Der Mann wehrt sich vor Gericht und erhält Recht. Die Agentur wird verurteilt das Geld umgehend zurück zu zahlen. Damit könnte alles erledigt sein.

Doch dem ist nicht so: Das Amt weigert sich und zahlt nicht. Darauf hin wird ein Rechtsanwalt und Gerichtsvollzieher engangiert. Dieser ruft das Amt an und bittet telefonisch um die Auszahlung; dieses will aber weiterhin nicht zahlen.

Vorläufiger Schlussakt: Der Gerichtsvollzieher führt darauf hin eine Pfändung der Bar-Kasse bei der Arbeitsagentur Leipzig durch, daher nach einem Monat der Anspruch auf das Geld für den Hartz-IV-Empfänger verwirkt gewesen wäre.

Wie peinlich.

Quelle: Hessisch Niedersächsische Allgemeine

Sonntag, 22. Juli 2012

Die Tafel: Bei Spende droht der Fiskus.

Ein sehr eigenartiger Vorgang verläuft sich grade in Sachsen:
Ein Bäcker soll Steuern bezahlen, weil er seine Brote die er nicht mehr verkaufen konnte, "Der Tafel" - also finanziell minderbemittelten Menschen geschenkt hat; denn:
"Sachspenden an gemeinnützige Organisationen unterliegen der Umsatzsteuer - Paragraf 3 des Umsatzsteuergesetzes."

Die Nachforderung beträgt 5000 Euro.

Pfui!
Da hofft man sicherlich zurecht, dass dem einen oder anderen Finanzbeamten dieser menschenverachtenden Farse der Bissen beim morgendlichen Brötchen im Mund stecken bleibt!

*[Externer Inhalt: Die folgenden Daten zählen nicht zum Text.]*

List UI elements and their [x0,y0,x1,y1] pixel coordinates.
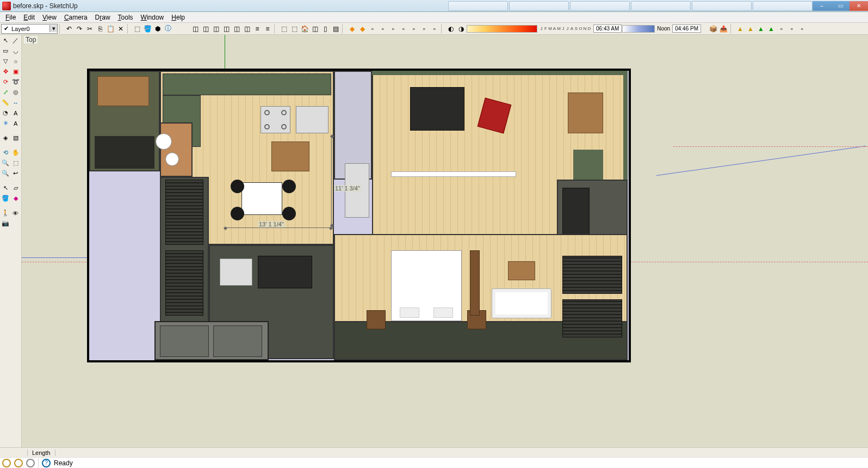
stack2-icon[interactable]: ≡ [263,24,272,34]
cut-icon[interactable]: ✂ [85,24,95,34]
arc-tool[interactable]: ◡ [11,46,21,56]
component-icon[interactable]: ⬚ [132,24,142,34]
get-models-icon[interactable]: 📦 [709,24,718,34]
select-tool[interactable]: ↖ [1,36,10,45]
group3-icon[interactable]: ▫ [430,24,439,34]
section-display-tool[interactable]: ▧ [11,133,21,143]
zoom-extents-tool[interactable]: 🔍 [1,169,10,178]
door-icon[interactable]: ▯ [320,24,330,34]
solid-trim-icon[interactable]: ▫ [388,24,398,34]
zoom-tool[interactable]: 🔍 [1,158,10,168]
iso-icon[interactable]: ◫ [190,24,200,34]
group2-icon[interactable]: ▫ [419,24,429,34]
layer-selector[interactable]: ✔ Layer0 ▾ [1,24,58,34]
scale-tool[interactable]: ⤢ [1,88,10,97]
offset-tool[interactable]: ◎ [11,88,21,97]
previous-tool[interactable]: ↩ [11,169,21,178]
undo-icon[interactable]: ↶ [64,24,74,34]
sandbox6-icon[interactable]: ▫ [787,24,797,34]
menu-tools[interactable]: Tools [115,13,137,22]
position-camera-tool[interactable]: 📷 [1,219,10,228]
front-icon[interactable]: ◫ [211,24,221,34]
axes-tool[interactable]: ✳ [1,119,10,128]
solid-outer-icon[interactable]: ◆ [347,24,357,34]
time-pm[interactable]: 04:46 PM [672,24,701,33]
orbit-tool[interactable]: ⟲ [1,148,10,157]
viewport[interactable]: Top [22,35,868,447]
user-icon[interactable] [26,459,35,467]
stair-icon[interactable]: ▤ [331,24,340,34]
sandbox3-icon[interactable]: ▲ [756,24,766,34]
rotate-tool[interactable]: ⟳ [1,77,10,87]
solid-union-icon[interactable]: ▫ [368,24,377,34]
stack-icon[interactable]: ≡ [252,24,262,34]
dimension-tool[interactable]: ↔ [11,98,21,107]
line-tool[interactable]: ／ [11,36,21,45]
polygon-tool[interactable]: ▽ [1,57,10,66]
geo-icon[interactable] [2,459,11,467]
time-slider[interactable] [622,25,655,33]
component-browse-icon[interactable]: ⬚ [289,24,299,34]
warehouse-icon[interactable]: ⬢ [153,24,163,34]
menu-view[interactable]: View [39,13,60,22]
sandbox4-icon[interactable]: ▲ [766,24,776,34]
shadow-toggle-icon[interactable]: ◐ [446,24,456,34]
text-tool[interactable]: A [11,108,21,118]
delete-icon[interactable]: ✕ [116,24,126,34]
paint-icon[interactable]: 🪣 [142,24,152,34]
model-info-icon[interactable]: ⓘ [163,24,173,34]
menu-window[interactable]: Window [138,13,168,22]
menu-help[interactable]: Help [168,13,188,22]
paste-icon[interactable]: 📋 [106,24,115,34]
maximize-button[interactable]: ▭ [831,1,850,11]
credit-icon[interactable] [14,459,23,467]
solid-subtract-icon[interactable]: ▫ [378,24,388,34]
time-am[interactable]: 06:43 AM [593,24,622,33]
pointer-tool[interactable]: ↖ [1,183,10,193]
top-icon[interactable]: ◫ [201,24,210,34]
minimize-button[interactable]: – [813,1,831,11]
lookaround-tool[interactable]: 👁 [11,208,21,218]
share-model-icon[interactable]: 📤 [719,24,729,34]
redo-icon[interactable]: ↷ [75,24,84,34]
menu-draw[interactable]: Draw [92,13,114,22]
sandbox7-icon[interactable]: ▫ [797,24,807,34]
solid-split-icon[interactable]: ▫ [399,24,408,34]
pushpull-tool[interactable]: ▣ [11,67,21,76]
paint-bucket-tool[interactable]: 🪣 [1,194,10,203]
shadow-settings-icon[interactable]: ◑ [456,24,466,34]
back-icon[interactable]: ◫ [232,24,241,34]
home-icon[interactable]: 🏠 [300,24,309,34]
shadow-slider[interactable] [467,25,537,33]
tape-tool[interactable]: 📏 [1,98,10,107]
window-icon[interactable]: ◫ [310,24,320,34]
followme-tool[interactable]: ➰ [11,77,21,87]
sandbox1-icon[interactable]: ▲ [735,24,745,34]
protractor-tool[interactable]: ◔ [1,108,10,118]
menu-edit[interactable]: Edit [20,13,38,22]
rectangle-tool[interactable]: ▭ [1,46,10,56]
sandbox2-icon[interactable]: ▲ [746,24,755,34]
month-strip[interactable]: JFM AMJ JAS OND [538,26,593,31]
circle-tool[interactable]: ○ [11,57,21,66]
right-icon[interactable]: ◫ [221,24,231,34]
menu-file[interactable]: File [2,13,19,22]
menu-camera[interactable]: Camera [61,13,91,22]
component-make-icon[interactable]: ⬚ [279,24,289,34]
solid-intersect-icon[interactable]: ◆ [357,24,367,34]
copy-icon[interactable]: ⎘ [95,24,105,34]
component-tool[interactable]: ◆ [11,194,21,203]
left-icon[interactable]: ◫ [242,24,252,34]
section-tool[interactable]: ◈ [1,133,10,143]
close-button[interactable]: ✕ [850,1,868,11]
walk-tool[interactable]: 🚶 [1,208,10,218]
eraser-tool[interactable]: ▱ [11,183,21,193]
pan-tool[interactable]: ✋ [11,148,21,157]
dim-width-line [225,227,331,228]
3dtext-tool[interactable]: A [11,119,21,128]
zoom-window-tool[interactable]: ⬚ [11,158,21,168]
group1-icon[interactable]: ▫ [409,24,419,34]
sandbox5-icon[interactable]: ▫ [777,24,786,34]
help-icon[interactable]: ? [42,459,51,467]
move-tool[interactable]: ✥ [1,67,10,76]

Derzeit leben schätzungsweise eine Million Menschen in Deutschland von den kostenlosen Spenden-Zusatzleistungen der Tafeln, daher sie es sonst mit ihrer Sozialhilfe nicht schaffen würden.


Quelle: Der Spiegel

Göttingen: Unregelmäßigkeiten bei der Organspende

Wie Organspende in Deutschland auch aussehen kann, das Zeigt ein Fall in Göttingen: Dort wurden Unregelmäßigkeiten bei der Vergabe gespendeter Organe gefunden.
Die Staatsanwaltschaft Braunschweig ermittelt nun.

Quelle: TAZ

Samstag, 14. Juli 2012

Vodafone / D2
Netzausfall in Essen-Nord/Ost

Wer so grade auf sein Handy schaut und sich wundern sollte: Das Handynetz von Vodafone ist im Bereich Essen-Nord/Ost zusammen gestürzt.